Gas discharge physics. – In this field, we have carried out measurements of electron transport parameters (drift velocity, longitudinal diffusion coefficient, and Townsend ionization coefficient) in different gases: argon, synthetic air, methane, deuterium as well as carbon dioxide. The experiments have been accompanied by kinetic computations based on Monte Carlo simulation of the electron transport, and solutions of the Boltzmann kinetic equation. The research on radiofrequency plasmas has focused on electronegative gases in which we have investigated the frequency dependence of the asymmetry effects, the electron power dynamics and the formation of spatial structures (“striations”). We have also addressed the origin of resonance effects in radiofrequency plasmas via particle-based simulations and developed a new, in-situ technique for the determination of secondary electron emission yields of discharge electrodes in radiofrequency plasma sources.
Strongly coupled plasmas. – In a vertically confined quasi-two-dimensional dusty plasma composed of superparamagnetic, charged dust grains and immersed in an external magnetic field B, the grains interact via both Yukawa and magnetic dipole-dipole potentials. We have analyzed the effect of the strength of the confining potential on the in-plane correlations and on the wave propagation. In addition to the in-plane compressional and transverse waves, there appears an out-of-plane transverse wave generated by the oscillation of the grains in the confining potential. The theoretical approach used the quasi-localized charge approximation paralleled by molecular dynamics simulations. The influence of an external homogeneous magnetic field on the quasilocalization of the particles in strongly coupled three-dimensional Yukawa systems was investigated via molecular dynamics computer simulations. The caging time is found to be enhanced by the magnetic field B. The anisotropic migration of the particles in the presence of magnetic field indicate a more significant increase of localization in the direction perpendicular to B, while a moderate increase is also found along the B field lines. Associating the particles’ escapes from the cages with jumps of a characteristic length, a connection is found with the diffusion process: the diffusion coefficients derived from the decay time of the directional correlation functions in both the directions perpendicular to and parallel with B are in very good agreement with respective diffusion coefficient values obtained from their usual computation based on the mean-square displacement of the particles.
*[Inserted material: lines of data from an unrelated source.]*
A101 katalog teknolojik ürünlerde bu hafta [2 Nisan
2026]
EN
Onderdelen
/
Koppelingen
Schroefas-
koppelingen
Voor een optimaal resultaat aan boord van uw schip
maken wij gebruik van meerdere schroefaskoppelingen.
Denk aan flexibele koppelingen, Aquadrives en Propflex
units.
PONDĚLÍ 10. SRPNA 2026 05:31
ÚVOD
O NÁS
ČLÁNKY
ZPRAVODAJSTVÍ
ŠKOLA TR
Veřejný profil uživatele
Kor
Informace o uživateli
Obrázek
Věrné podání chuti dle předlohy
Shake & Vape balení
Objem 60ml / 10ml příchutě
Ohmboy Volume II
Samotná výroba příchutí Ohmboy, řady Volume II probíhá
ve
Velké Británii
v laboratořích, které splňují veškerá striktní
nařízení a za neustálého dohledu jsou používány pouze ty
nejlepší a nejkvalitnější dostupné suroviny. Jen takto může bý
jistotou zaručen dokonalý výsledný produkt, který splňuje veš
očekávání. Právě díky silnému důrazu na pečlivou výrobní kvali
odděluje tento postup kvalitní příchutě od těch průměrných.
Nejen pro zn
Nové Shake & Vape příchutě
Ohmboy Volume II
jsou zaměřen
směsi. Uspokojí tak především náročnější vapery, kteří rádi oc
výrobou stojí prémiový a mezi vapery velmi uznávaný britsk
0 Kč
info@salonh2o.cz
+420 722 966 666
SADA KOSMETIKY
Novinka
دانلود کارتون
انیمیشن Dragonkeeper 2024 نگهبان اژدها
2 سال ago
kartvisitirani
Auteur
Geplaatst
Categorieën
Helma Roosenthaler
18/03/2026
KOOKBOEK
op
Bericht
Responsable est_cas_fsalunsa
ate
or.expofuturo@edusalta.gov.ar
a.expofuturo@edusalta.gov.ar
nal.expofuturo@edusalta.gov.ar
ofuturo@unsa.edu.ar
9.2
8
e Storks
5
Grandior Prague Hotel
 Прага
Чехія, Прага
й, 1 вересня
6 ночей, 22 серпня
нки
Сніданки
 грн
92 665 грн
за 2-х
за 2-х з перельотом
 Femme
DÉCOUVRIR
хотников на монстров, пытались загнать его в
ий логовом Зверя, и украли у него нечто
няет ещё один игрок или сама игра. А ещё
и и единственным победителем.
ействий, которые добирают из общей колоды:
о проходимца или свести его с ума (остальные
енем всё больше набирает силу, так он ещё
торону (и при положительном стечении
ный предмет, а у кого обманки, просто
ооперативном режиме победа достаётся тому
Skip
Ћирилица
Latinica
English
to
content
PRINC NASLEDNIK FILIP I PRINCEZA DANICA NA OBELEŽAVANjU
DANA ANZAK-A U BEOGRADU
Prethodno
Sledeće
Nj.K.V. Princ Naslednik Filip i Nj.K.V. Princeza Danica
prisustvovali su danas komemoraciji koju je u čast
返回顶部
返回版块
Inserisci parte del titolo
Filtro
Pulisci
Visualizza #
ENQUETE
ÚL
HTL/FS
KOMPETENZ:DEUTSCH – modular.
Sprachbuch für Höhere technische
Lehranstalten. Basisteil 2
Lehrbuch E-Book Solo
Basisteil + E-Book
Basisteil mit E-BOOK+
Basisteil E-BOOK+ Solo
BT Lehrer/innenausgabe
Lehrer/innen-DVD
Furthermore, in this field the transport (thermal conductivity) effects in strongly coupled plasmas have been investigated and quantified by molecular dynamics simulations.
High-frequency discharge systems for surface treatment. – We have determined the characteristics of the empty and loaded afterglow systems based on a flowing surface wave microwave discharge. In this system, the discharge is generated in a 5 mm diameter tube, where due to the relatively high gas flow rate used, a pressure drop occurs along the tube. Since the surfatron used for coupling the microwave power into discharge can be moved along the tube, discharges at different pressure conditions can be generated under the same flow condition and system configuration, as illustrated in Fig. 1. Meanwhile, the length of the early-afterglow region varies with the surfatron's position, which further defines the composition of the gas entering the reactor. We have determined the effect of the surfatron position on the afterglow plasma composition entering the reactor in the case of binary and ternary mixtures. In the case of loaded systems, we determined how the pressure varies along the system when a small-diameter tube is placed into reactor and the afterglow is guided through it, and further on, how the plasma composition changes due to the pressure drops developed along the system at different flow conditions.
Figure 1. Images of ternary and binary mixture discharges realized along the quartz tube at different pressures when using 900 sccm and 400 sccm gas flow rates, which yields 2 mbar and 1 mbar, respectively, in the reactor connected to the discharge tube.